**Problem description**
Nothing but the text of the records belongs in your answer: repeat all of it exactly and leave out the images.

**The data**
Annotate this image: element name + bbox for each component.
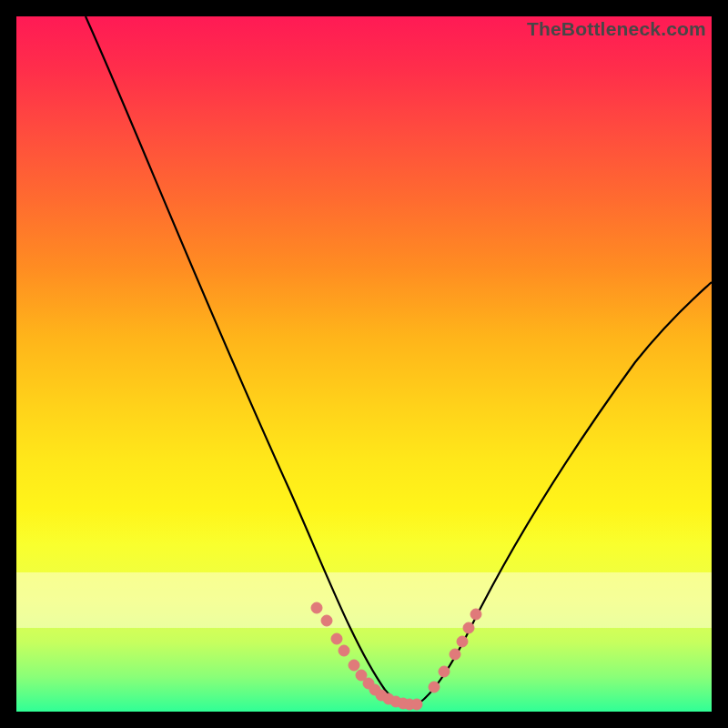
svg-point-15 <box>439 666 450 677</box>
svg-point-1 <box>321 615 332 626</box>
watermark-text: TheBottleneck.com <box>527 18 706 40</box>
svg-point-0 <box>311 602 322 613</box>
chart-frame: TheBottleneck.com <box>16 16 712 712</box>
curve-right <box>410 282 712 708</box>
svg-point-19 <box>470 609 481 620</box>
svg-point-3 <box>339 645 349 656</box>
svg-point-2 <box>331 633 342 644</box>
svg-point-18 <box>463 622 474 633</box>
svg-point-16 <box>450 649 460 660</box>
scatter-dots <box>311 602 481 710</box>
curve-left <box>86 16 410 708</box>
svg-point-13 <box>411 699 422 710</box>
svg-point-4 <box>349 660 359 671</box>
svg-point-14 <box>429 682 440 693</box>
chart-svg <box>16 16 712 712</box>
svg-point-17 <box>457 636 468 647</box>
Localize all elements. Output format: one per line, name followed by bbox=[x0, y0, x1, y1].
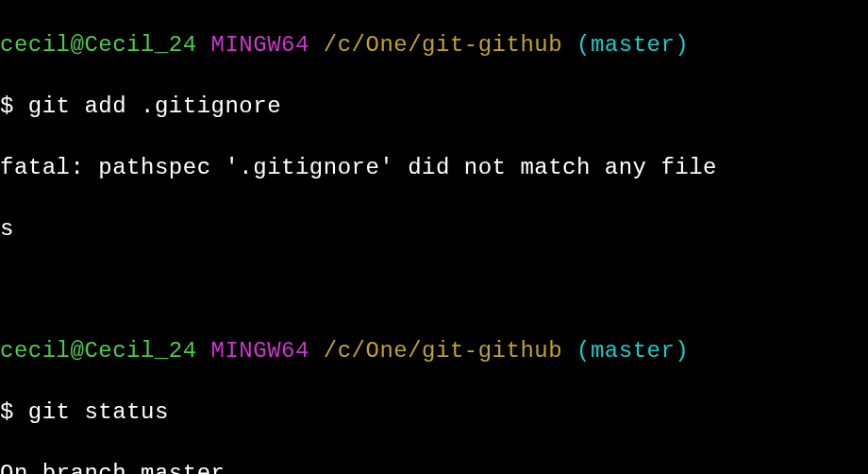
branch-name: (master) bbox=[576, 338, 689, 364]
current-path: /c/One/git-github bbox=[324, 338, 562, 364]
command-text: git status bbox=[28, 399, 169, 425]
terminal-output[interactable]: cecil@Cecil_24 MINGW64 /c/One/git-github… bbox=[0, 0, 868, 474]
user-host: cecil@Cecil_24 bbox=[0, 32, 197, 58]
blank-line bbox=[0, 276, 868, 306]
system-name: MINGW64 bbox=[211, 338, 309, 364]
output-line: On branch master bbox=[0, 459, 868, 474]
user-host: cecil@Cecil_24 bbox=[0, 338, 197, 364]
prompt-line: cecil@Cecil_24 MINGW64 /c/One/git-github… bbox=[0, 30, 868, 60]
current-path: /c/One/git-github bbox=[324, 32, 562, 58]
system-name: MINGW64 bbox=[211, 32, 309, 58]
command-line: $ git status bbox=[0, 398, 868, 428]
prompt-line: cecil@Cecil_24 MINGW64 /c/One/git-github… bbox=[0, 336, 868, 366]
output-line: fatal: pathspec '.gitignore' did not mat… bbox=[0, 153, 868, 183]
prompt-symbol: $ bbox=[0, 399, 28, 425]
output-line: s bbox=[0, 214, 868, 245]
prompt-symbol: $ bbox=[0, 93, 28, 119]
branch-name: (master) bbox=[576, 32, 689, 58]
command-text: git add .gitignore bbox=[28, 93, 281, 119]
command-line: $ git add .gitignore bbox=[0, 92, 868, 122]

**Output of the task**
Annotate this image: element name + bbox for each component.
svg-point-15 <box>439 666 450 677</box>
svg-point-1 <box>321 615 332 626</box>
watermark-text: TheBottleneck.com <box>527 18 706 40</box>
svg-point-0 <box>311 602 322 613</box>
chart-frame: TheBottleneck.com <box>16 16 712 712</box>
curve-right <box>410 282 712 708</box>
svg-point-19 <box>470 609 481 620</box>
svg-point-3 <box>339 645 349 656</box>
svg-point-2 <box>331 633 342 644</box>
svg-point-18 <box>463 622 474 633</box>
svg-point-16 <box>450 649 460 660</box>
scatter-dots <box>311 602 481 710</box>
curve-left <box>86 16 410 708</box>
svg-point-13 <box>411 699 422 710</box>
svg-point-4 <box>349 660 359 671</box>
svg-point-14 <box>429 682 440 693</box>
chart-svg <box>16 16 712 712</box>
svg-point-17 <box>457 636 468 647</box>
Localize all elements. Output format: one per line, name followed by bbox=[x0, y0, x1, y1].
branch-name: (master) bbox=[576, 338, 689, 364]
current-path: /c/One/git-github bbox=[324, 338, 562, 364]
command-text: git status bbox=[28, 399, 169, 425]
terminal-output[interactable]: cecil@Cecil_24 MINGW64 /c/One/git-github… bbox=[0, 0, 868, 474]
user-host: cecil@Cecil_24 bbox=[0, 32, 197, 58]
blank-line bbox=[0, 276, 868, 306]
system-name: MINGW64 bbox=[211, 338, 309, 364]
output-line: On branch master bbox=[0, 459, 868, 474]
user-host: cecil@Cecil_24 bbox=[0, 338, 197, 364]
prompt-line: cecil@Cecil_24 MINGW64 /c/One/git-github… bbox=[0, 30, 868, 60]
current-path: /c/One/git-github bbox=[324, 32, 562, 58]
system-name: MINGW64 bbox=[211, 32, 309, 58]
command-line: $ git status bbox=[0, 398, 868, 428]
prompt-line: cecil@Cecil_24 MINGW64 /c/One/git-github… bbox=[0, 336, 868, 366]
output-line: fatal: pathspec '.gitignore' did not mat… bbox=[0, 153, 868, 183]
prompt-symbol: $ bbox=[0, 399, 28, 425]
output-line: s bbox=[0, 214, 868, 245]
prompt-symbol: $ bbox=[0, 93, 28, 119]
branch-name: (master) bbox=[576, 32, 689, 58]
command-text: git add .gitignore bbox=[28, 93, 281, 119]
command-line: $ git add .gitignore bbox=[0, 92, 868, 122]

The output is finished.